Posted by Site Admin On 3:39 PM

by Samuel Geroy
   Thanksgiving is a wonderful culture to cultivate for a group of people or a family. The Samaritan who was healed of leprosy had that culture (Luke 17:11-19). When he realized that his sickness was gone he went back in order to thank the Lord for healing him. The other nine did not. This culture was also practiced by Nehemiah during the dedication of the rebuilt wall of Jerusalem in 430 B.C. (Nehemiah 12:27-43). Then King Josiah renewed the covenant and praise to God during his reign in Judah, 640-609 B.C. He celebrated the greatest Passover ever done in Jerusalem (2 Kings 23:21-23). Then Israel also renewed her promises to God (2 Kings 23:1-3).
   But there is also the negative of thanksgiving, people who did not thank God. Cain killed his brother instead of correcting his wrong sacrifice (Genesis 4:8-12). Lucifer became proud instead of thanking God for his beauty (Isaiah 14:12-15). Judas Iscariot betrayed Jesus instead of thanking him (Matthew 26:14-16, 27:1-10). Esau despised and sold his birthright instead of thanking God for it (Genesis 25:29-34). Israel’s kings never thanked God for their privilege of reigning over His people (2 Kings 17:18-20). Demas did not thank the Lord for his privilege of joining Apostle Paul’s missionary journeys (Colossians 4:9-17, 2 Timothy 4:10).

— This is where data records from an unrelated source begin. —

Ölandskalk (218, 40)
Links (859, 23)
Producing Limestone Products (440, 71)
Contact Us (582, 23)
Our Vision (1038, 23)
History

   In contrast, men and women of God always thanked Him: Abraham (Genesis 12:1-9), David (2 Samuel 23:1-7), and Mary (Luke 2:46-55). There of them in the whole Scriptures and many, many more in actual life. Job showed this character when he was tried with problems too difficult even for a man to bear (he lost his wealth and children in a day). Yet he remained righteous by accepting his trials as from the Lord in spite of the pain (Job 1:14-19). So the Lord restored his wealth double and gave him sons and daughters again (42:10-17). These people of God showed a thankful character that is greater then culture.
   Finally, the greatest thanksgiving is a choice one makes. King Hezekiah made it his choice that despite the difficulties he still will praise God (2 Kings 20: 1-19). He restored the temple and worshiped God; then he celebrated the Passover (2 Chronicles 30). Even when disciplined for his sin of showing off his wealth to the Babylonian visitors he still praised the word of the Lord (2 Kings 20:19) and thanked Him for adding fifteen more years to his life.
   Other people of God thanked Him no matter what the circumstances: Shadrach, Meshach and Abednego (Daniel 3:17, 18). They faced the lions in faith and were not eaten by them. They gave honor to the end. Martyr Stephen, though stoned to death (Acts 7) gave God the glory and forgave his killers in the end. The leader of his killers, Saul, was converted and became Apostle Paul.
   The highest goal of our lives is to praise and thank God no matter what.